Cross–selling is an attribute of true partnerships, as opposed to confederations of independent practitioners. It is a desirable part of a collaborative work environment and philosophy for serving clients.

Firms measure cross-selling activity in a variety of ways. One of the more interesting approaches I’ve seen was a “beneficiary/benefactor report” that presented a matrix of work provided from and to partners. Additional reports can be generated from firm databases to provide information on cross-selling among offices and practice areas.

Some firms may split the origination credit into components and track each separately. For example, Client Origination may become Procurement for the sales function—obtaining the initial instruction from the client. Proliferation may track matter origination—the development of new work by others for the existing client. Client Relationship credits may be used to recognize those individuals responsible for maintaining a client relationship or relationship within a segment of a client’s business.  And Client Management credits may recognize individuals responsible for managing all or a significant portion of the client’s legal needs. When multiple credits are utilized they are typically weighted to avoid double counting and to recognize that each does not have equal value.

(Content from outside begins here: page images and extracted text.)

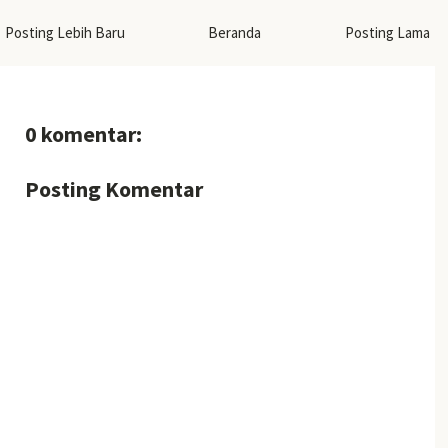
Posting Lebih Baru
Beranda
Posting Lama
0 komentar:
Posting Komentar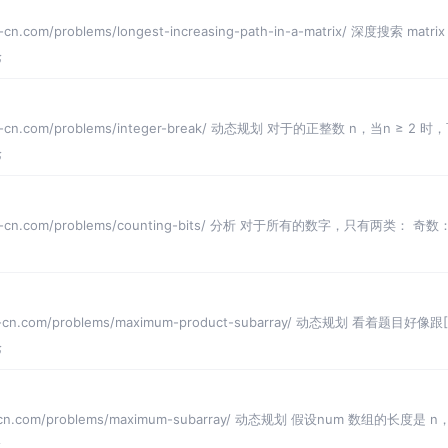
n.com/problems/longest-increasing-path-in-a-matrix/ 深度搜索 ma
论
de-cn.com/problems/integer-break/ 动态规划 对于的正整数 n，当n
论
ode-cn.com/problems/counting-bits/ 分析 对于所有的数字，只
e-cn.com/problems/maximum-product-subarray/ 动态规划 看着题
论
-cn.com/problems/maximum-subarray/ 动态规划 假设num 数组的长度是 
论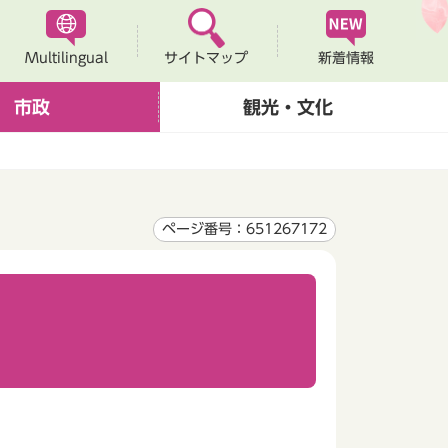
Multilingual
新着情報
サイトマップ
市政
観光・文化
ページ番号：651267172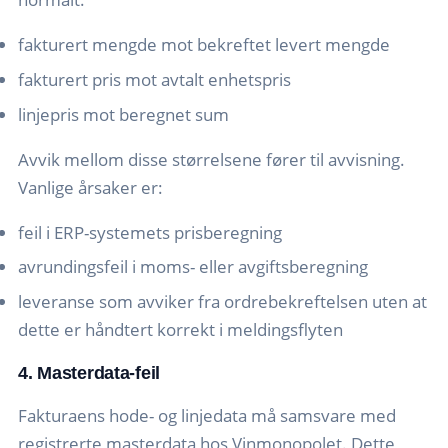
fakturert mengde mot bekreftet levert mengde
fakturert pris mot avtalt enhetspris
linjepris mot beregnet sum
Avvik mellom disse størrelsene fører til avvisning.
Vanlige årsaker er:
feil i ERP-systemets prisberegning
avrundingsfeil i moms- eller avgiftsberegning
leveranse som avviker fra ordrebekreftelsen uten at
dette er håndtert korrekt i meldingsflyten
4. Masterdata-feil
Fakturaens hode- og linjedata må samsvare med
registrerte masterdata hos Vinmonopolet. Dette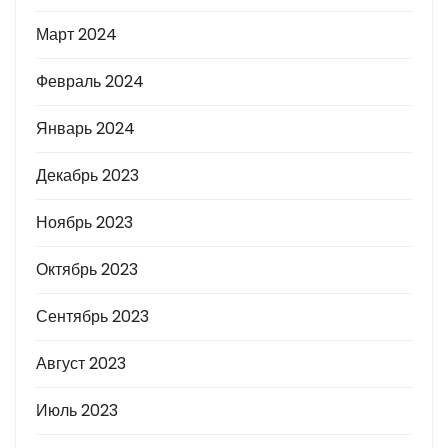
Март 2024
Февраль 2024
Январь 2024
Декабрь 2023
Ноябрь 2023
Октябрь 2023
Сентябрь 2023
Август 2023
Июль 2023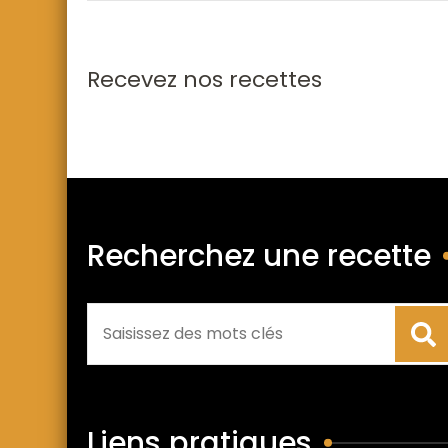
Recevez nos recettes
Recherchez une recette
Liens pratiques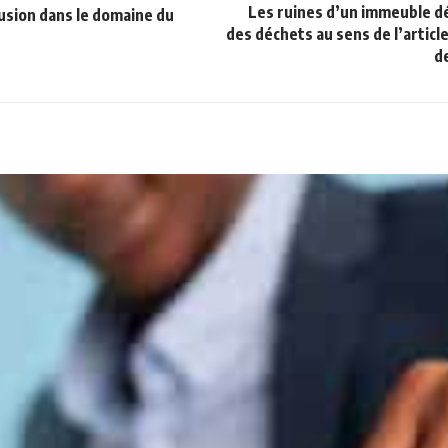
Les ruines d’un immeuble d
usion dans le domaine du
des déchets au sens de l’article
d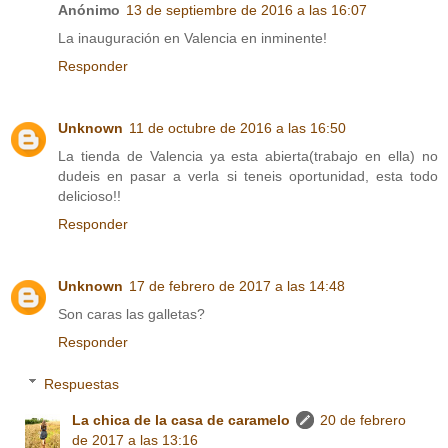
Anónimo
13 de septiembre de 2016 a las 16:07
La inauguración en Valencia en inminente!
Responder
Unknown
11 de octubre de 2016 a las 16:50
La tienda de Valencia ya esta abierta(trabajo en ella) no
dudeis en pasar a verla si teneis oportunidad, esta todo
delicioso!!
Responder
Unknown
17 de febrero de 2017 a las 14:48
Son caras las galletas?
Responder
Respuestas
La chica de la casa de caramelo
20 de febrero
de 2017 a las 13:16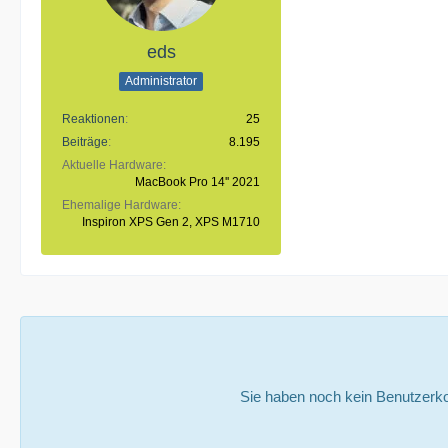
eds
Administrator
Reaktionen
25
Beiträge
8.195
Aktuelle Hardware
MacBook Pro 14'' 2021
Ehemalige Hardware
Inspiron XPS Gen 2, XPS M1710
Sie haben noch kein Benutzerko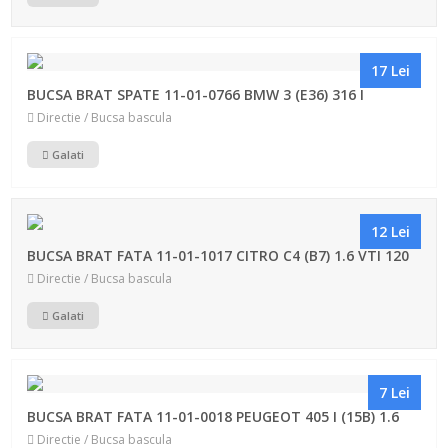
17 Lei
BUCSA BRAT SPATE 11-01-0766 BMW 3 (E36) 316 I
Directie / Bucsa bascula
Galati
12 Lei
BUCSA BRAT FATA 11-01-1017 CITRO C4 (B7) 1.6 VTI 120
Directie / Bucsa bascula
Galati
7 Lei
BUCSA BRAT FATA 11-01-0018 PEUGEOT 405 I (15B) 1.6
Directie / Bucsa bascula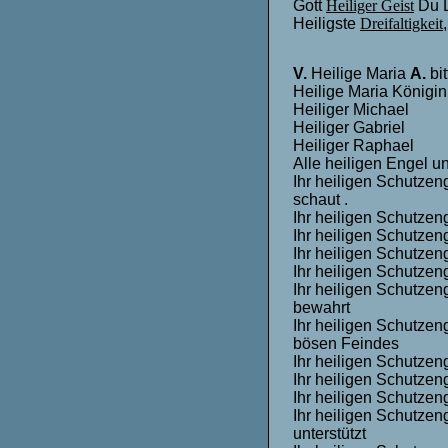
Gott
Heiliger Geist
Du L
Heiligste
Dreifaltigkeit
V.
Heilige Maria
A.
bit
Heilige Maria Königin
Heiliger Michael
Heiliger Gabriel
Heiliger Raphael
Alle heiligen Engel 
Ihr heiligen Schutzen
schaut .
Ihr heiligen Schutzeng
Ihr heiligen Schutzen
Ihr heiligen Schutze
Ihr heiligen Schutzen
Ihr heiligen Schutzen
bewahrt
Ihr heiligen Schutzen
bösen Feindes
Ihr heiligen Schutzen
Ihr heiligen Schutzeng
Ihr heiligen Schutzeng
Ihr heiligen Schutzen
unterstützt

There are also ways to use one credit and assign portions (percentages) of it among those who are assisting the partner in managing and growing the client relationship. Note that we are not advocating splitting origination credits among partners who simply assist by doing work on a matter. Those efforts are adequately recognized in the working credits nearly all law firms already track.

But scorecards are not a necessity. At best, they serve as an aid or framework.  What is really important is how the cross-selling activity enhances and expands the number of individuals who build relationships within the client organization while showcasing the scope and scale of the firm’s capabilities to the benefit of the client.

We have used the words “efforts and results” and need to take a moment to reinforce the importance of recognizing efforts—even failed efforts. First, the competitive landscape has increased the length of sales cycle and clients have become more wary of being “sold” even within existing relationships. It takes time to introduce and build trust between new team members and the client organization. Therefore, efforts to expand a relationship through cross-selling are taking more time, possibly more than a compensation cycle. Second, if your firm’s strategy is worth anything it requires partners to stretch and take some risks. Cross-selling activities are very likely to be a part of that ‘stretch.’ Such activities are excellent growth and learning opportunities.  It is important that the compensation decisions recognize this. Clearly results carry more weight than efforts, but failing to recognize smart cross-selling efforts will take a toll on long term investment to the detriment of what the firm is hoping to achieve.